> Data to use
━━━━━━━━━━

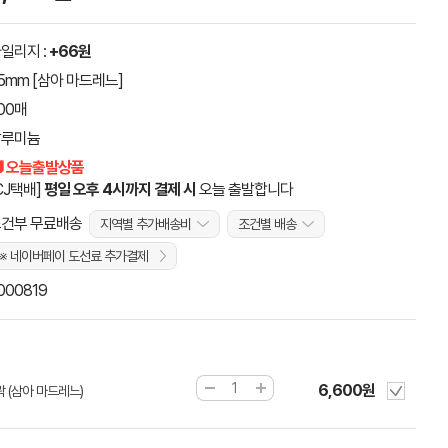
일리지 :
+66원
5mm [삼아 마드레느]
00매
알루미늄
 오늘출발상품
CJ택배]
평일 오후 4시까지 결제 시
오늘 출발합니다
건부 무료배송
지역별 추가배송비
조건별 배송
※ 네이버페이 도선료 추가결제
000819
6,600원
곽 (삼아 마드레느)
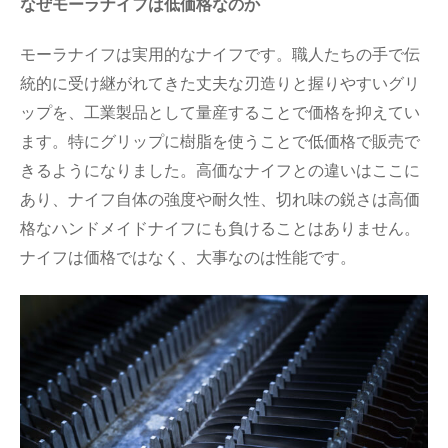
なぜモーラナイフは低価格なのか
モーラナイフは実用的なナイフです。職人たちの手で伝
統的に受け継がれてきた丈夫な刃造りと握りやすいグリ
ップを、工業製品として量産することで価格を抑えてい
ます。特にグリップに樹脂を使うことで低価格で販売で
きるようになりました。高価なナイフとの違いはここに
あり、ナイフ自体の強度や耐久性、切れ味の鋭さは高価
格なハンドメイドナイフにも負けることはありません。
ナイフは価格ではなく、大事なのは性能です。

━━━━━━━━━━

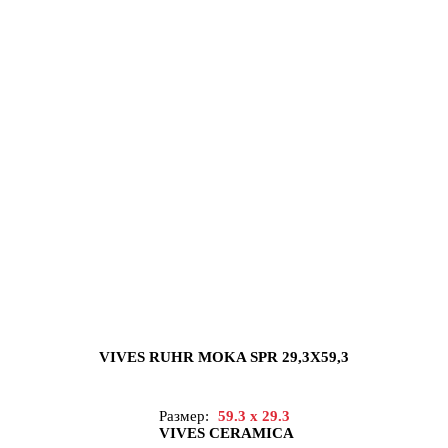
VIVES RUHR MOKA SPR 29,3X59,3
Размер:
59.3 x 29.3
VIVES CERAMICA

━━━━━━━━━━

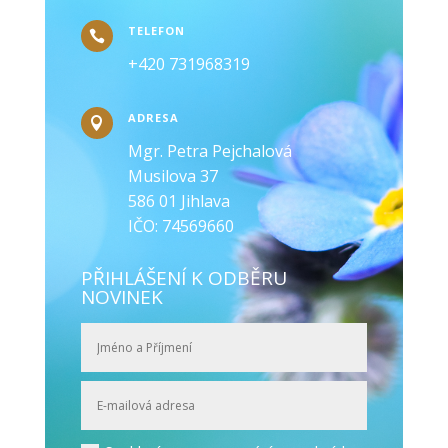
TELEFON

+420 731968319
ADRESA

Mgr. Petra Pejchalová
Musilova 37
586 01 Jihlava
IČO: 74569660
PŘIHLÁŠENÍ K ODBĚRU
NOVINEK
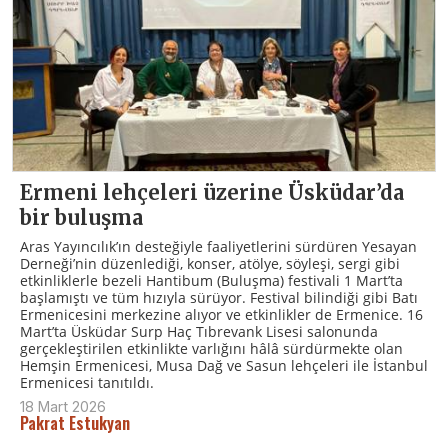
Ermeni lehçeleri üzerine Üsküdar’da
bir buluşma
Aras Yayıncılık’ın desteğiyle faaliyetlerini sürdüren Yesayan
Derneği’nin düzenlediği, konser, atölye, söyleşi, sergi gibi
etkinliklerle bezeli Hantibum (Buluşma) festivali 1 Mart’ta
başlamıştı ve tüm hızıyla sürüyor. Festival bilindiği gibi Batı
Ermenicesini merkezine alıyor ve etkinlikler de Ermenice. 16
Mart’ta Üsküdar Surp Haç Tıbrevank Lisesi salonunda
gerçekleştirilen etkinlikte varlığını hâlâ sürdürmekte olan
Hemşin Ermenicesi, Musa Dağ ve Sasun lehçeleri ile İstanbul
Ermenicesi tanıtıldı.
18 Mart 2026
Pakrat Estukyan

━━━━━━━━━━

> Requirement
Looking at the records, state how many lines contain "gibi" and write nothing besides that number.

> Result of the exercise
2